Im selben Monat beauftragte RSF Sekoia mit einer umfassenden Untersuchung. Das Unternehmen veröffentlichte am Mittwoch (3. Dezember), einen detaillierten Bericht zu dem Angriff. Demnach steckte die Spionagegruppe Callisto - auch bekannt als UNC4057, Star Blizzard und ColdRiver – dahinter. Mehrere Behörden gehen davon aus, dass die Gruppe dem russischen Inlandsgeheimdienst FSB nahesteht. IT-Sicherheitsfirmen stufen Callisto als sogenannten Advanced Persistent Threat (APT) ein - einen Angreifer, der sich verdeckt hält und versucht, dauerhaften Zugang zum IT-Netzwerk seines Ziels zu erhalten.
Digitale Angriffe sind Teil eines breiten Musters an Attacken, denen RSF von russischen Akteuren ausgesetzt ist.
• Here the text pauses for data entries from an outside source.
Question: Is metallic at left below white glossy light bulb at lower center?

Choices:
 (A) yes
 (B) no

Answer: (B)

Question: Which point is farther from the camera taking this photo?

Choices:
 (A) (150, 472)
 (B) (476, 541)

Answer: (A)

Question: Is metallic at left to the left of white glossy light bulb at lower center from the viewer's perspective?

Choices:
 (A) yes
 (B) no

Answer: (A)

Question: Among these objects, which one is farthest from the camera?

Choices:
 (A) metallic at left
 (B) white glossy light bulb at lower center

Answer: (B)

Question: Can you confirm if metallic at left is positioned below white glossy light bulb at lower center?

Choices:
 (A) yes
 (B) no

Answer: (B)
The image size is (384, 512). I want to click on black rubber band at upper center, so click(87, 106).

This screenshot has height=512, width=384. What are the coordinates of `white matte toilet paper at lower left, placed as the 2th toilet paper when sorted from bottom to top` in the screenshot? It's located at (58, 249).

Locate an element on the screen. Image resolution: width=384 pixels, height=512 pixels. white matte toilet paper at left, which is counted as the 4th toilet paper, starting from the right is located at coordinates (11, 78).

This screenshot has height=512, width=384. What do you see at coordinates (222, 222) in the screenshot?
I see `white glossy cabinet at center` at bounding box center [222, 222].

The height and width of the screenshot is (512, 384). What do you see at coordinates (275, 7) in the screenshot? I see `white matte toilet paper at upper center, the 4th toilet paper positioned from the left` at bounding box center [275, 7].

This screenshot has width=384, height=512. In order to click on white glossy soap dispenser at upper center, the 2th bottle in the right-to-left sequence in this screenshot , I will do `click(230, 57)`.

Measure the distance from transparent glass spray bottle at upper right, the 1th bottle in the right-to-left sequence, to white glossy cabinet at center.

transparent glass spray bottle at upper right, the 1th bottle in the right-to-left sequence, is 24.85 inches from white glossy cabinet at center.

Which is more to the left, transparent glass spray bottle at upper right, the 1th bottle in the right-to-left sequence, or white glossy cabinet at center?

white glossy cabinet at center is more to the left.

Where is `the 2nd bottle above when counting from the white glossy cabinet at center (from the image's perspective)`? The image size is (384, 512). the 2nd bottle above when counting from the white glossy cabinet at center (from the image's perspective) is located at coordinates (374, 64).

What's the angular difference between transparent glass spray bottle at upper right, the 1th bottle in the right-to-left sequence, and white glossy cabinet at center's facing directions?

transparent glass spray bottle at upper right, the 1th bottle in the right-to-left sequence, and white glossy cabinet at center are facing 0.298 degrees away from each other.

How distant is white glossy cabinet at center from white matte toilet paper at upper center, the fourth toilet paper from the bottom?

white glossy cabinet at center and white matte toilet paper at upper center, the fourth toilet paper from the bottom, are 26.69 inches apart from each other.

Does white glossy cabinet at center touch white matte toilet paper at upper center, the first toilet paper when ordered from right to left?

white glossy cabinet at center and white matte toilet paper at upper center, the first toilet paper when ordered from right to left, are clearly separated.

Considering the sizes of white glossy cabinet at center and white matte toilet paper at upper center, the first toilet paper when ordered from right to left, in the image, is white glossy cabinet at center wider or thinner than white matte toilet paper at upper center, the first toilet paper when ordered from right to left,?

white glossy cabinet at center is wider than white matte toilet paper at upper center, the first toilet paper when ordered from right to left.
Im März 2025 deckte die Organisation eine Desinformationskampagne auf, die auf gefälschten Videos basierte, in denen Führungspersonen von RSF falsche Aussagen zugeschrieben wurden. Bereits 2024 hatte RSF eine Beschwerde gegen die Plattform X eingereicht, nachdem wiederholte Meldungen über Desinformationsinhalte gegen die Organisation von der Moderation der Plattform unbeachtet geblieben waren. Einer dieser Inhalte – ein manipuliertes Video im Stil des britischen internationalen Nachrichtensender BBC, das sich auf eine erfundene „Studie“ von RSF über angebliche Nazi-Sympathien unter ukrainischen Soldaten bezog – wurde von russischen Behörden geteilt und von kremlfreundlichen Influencer*innen weiterverbreitet.
Neben digitalen Angriffen ist RSF auch konkrete politische Maßnahmen seitens der russischen Politik ausgesetzt: Seit August 2025 gilt RSF in Russland als „unerwünschte Organisation“.
Dies ist eine übliche Strategie, die darauf abzielt, eine Antwort der Empfängerin zu erhalten, um den angeblich fehlenden Anhang anzufordern. Im nächsten Schritt versuchen die Angreifer*innen, Vertrauen aufzubauen, bevor sie ein mit Schadsoftware infiziertes Dokument oder einen bösartigen Link versenden.
Russland belegt auf der aktuellen Rangliste der Pressefreiheit Platz 171 von 180.